Subject: Re: RemapGlyph()
From: Andrew Dunbar (hippietrail@yahoo.com)
Date: Wed Jun 20 2001 - 23:53:16 CDT
> ad> Can somebody please explain the role of GR_Graphics::remapGlyph()?
> ad> It converts zero-width characters into "degree" symbols. This is
> ad> the cause of Bug 1518. Why do we do this?
>
> ms> I'm fighting with this too. Symbol fonts have major problems being
> ms> printed on Gtk. I suspect that something even more serious is
> ms> happening with them too.
>
> ms> Twice I've saved a test document with symbol fonts and both have
> ms> turned up as "bogus documents". I suspect we problems in our
> ms> import/exporters.
>
> Whoa, Nellie. I think there are three different things in this one
> Q&A.
>
> 1. What does remapGlyphs actually do? I'll come back to tha, below.
>
> 2. Printing under Gtk. My guess is that this is a specific print
> driver problem. Since remapGlyphs only comes into play when a
> character has a zero-width glyph, it can't be the source of this
> problem unless Gtk printing can somehow do something more appropriate
> with zero-width glyphs.
>
> 3. Bogus documents for documents with symbol fonts. I think you're
> right about the exporter being the problem, though I thought this had
> been fixed at least a couple months ago (I still think that). It was
> first noticed that the *.abw exporter was exporting smart quote
> characters as some other strange thing. My assumption is that other
> non-Latin1 characters would get similar treatment.

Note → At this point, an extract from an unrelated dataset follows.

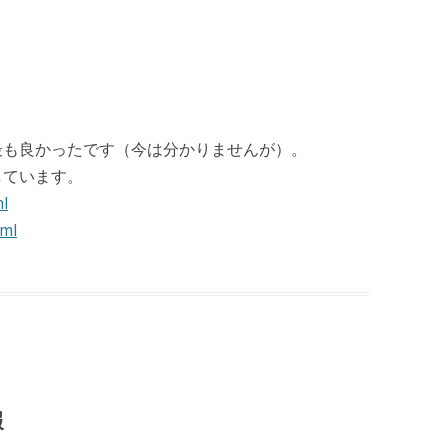
が最も良かったです（今は分かりませんが）。
しています。
ml
tml
報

My guess is that any or all of these could be due to character
set encodings and font encoding. I understand that the old symbol
fonts had an encoding (or code page) all their own. So just as
we have converters for iso-8859-1 etc we need one for the symbol
font. I believe this is also an issue in the RTF import/export
for symbol fonts.
> OK, so what is remapGlyphs all about? Here is a description I sent to
> someone about a year ago (so some things in the code base may have
> changed since then).
Ah thanks for this description (:
> ================================================================
> On some platforms, and for some fonts, there are glyphs missing at
> positions of interest. In particular, the fonts supplied with Abi on
> Unix only have glyphs among the first 256 positions (ie, 8 bits).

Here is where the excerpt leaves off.